The man wasn’t hospitalized and is recovering at home.

The Seattle Times reports that no additional presumptive monkeypox cases had been found in King County, though health officials continue to look for others who might have been exposed to the virus.

“Despite the news of multiple cases nationwide, monkeypox is a very rare disease in the United States and the Washington resident who tested positive does not pose a public health risk,” state Secretary of Health Dr. Umair Shah said in a statement.

The World Health Organization says nearly 200 cases of monkeypox have been reported in more than 20 countries not usually known to have outbreaks of the unusual disease, but described the epidemic as “containable” and proposed creating a stockpile to equitably share the limited vaccines and drugs available worldwide.

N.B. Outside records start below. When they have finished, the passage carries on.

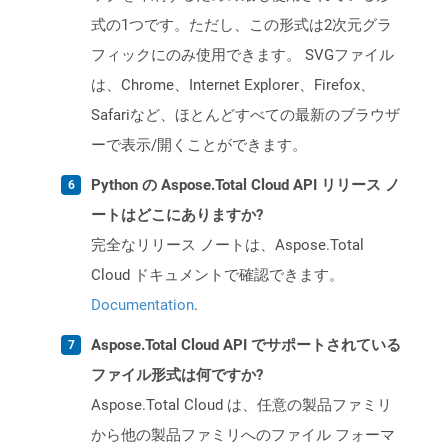
式の1つです。ただし、この形式は2次元グラ
フィックにのみ使用できます。 SVGファイル
は、Chrome、Internet Explorer、Firefox、
Safariなど、ほとんどすべての最新のブラウザ
ーで表示/開くことができます。
Python の Aspose.Total Cloud API リリース ノ
ートはどこにありますか?
完全なリリース ノートは、Aspose.Total
Cloud ドキュメントで確認できます。
Documentation
.
Aspose.Total Cloud API でサポートされている
ファイル形式は何ですか?
Aspose.Total Cloud は、任意の製品ファミリ
から他の製品ファミリへのファイル フォーマ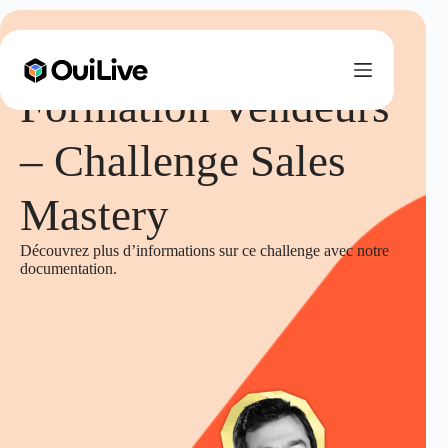
Formation Vendeurs
– Challenge Sales
Mastery
Découvrez plus d’informations sur ce challenge avec notre
documentation.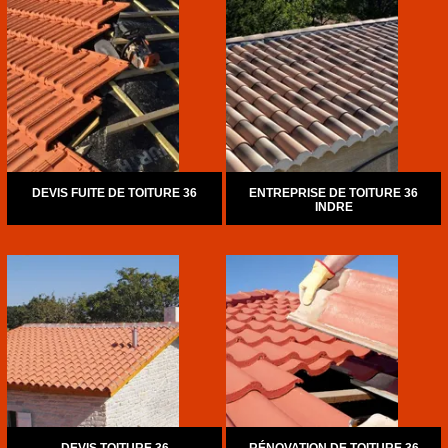
DEVIS FUITE DE TOITURE 36
ENTREPRISE DE TOITURE 36
INDRE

Ten monkeypox infections have been confirmed in the United States, according to a Thursday evening update from the Centers for Disease Control and Prevention.

No deaths have been identified.

Doctors in Britain, Spain, Portugal, Canada, the U.S. and elsewhere have noted that the majority of infections to date have been in gay and bisexual men, or men who have sex with men. The disease is no more likely to affect people because of their sexual orientation and scientists warn the virus could infect others if transmission isn’t curbed.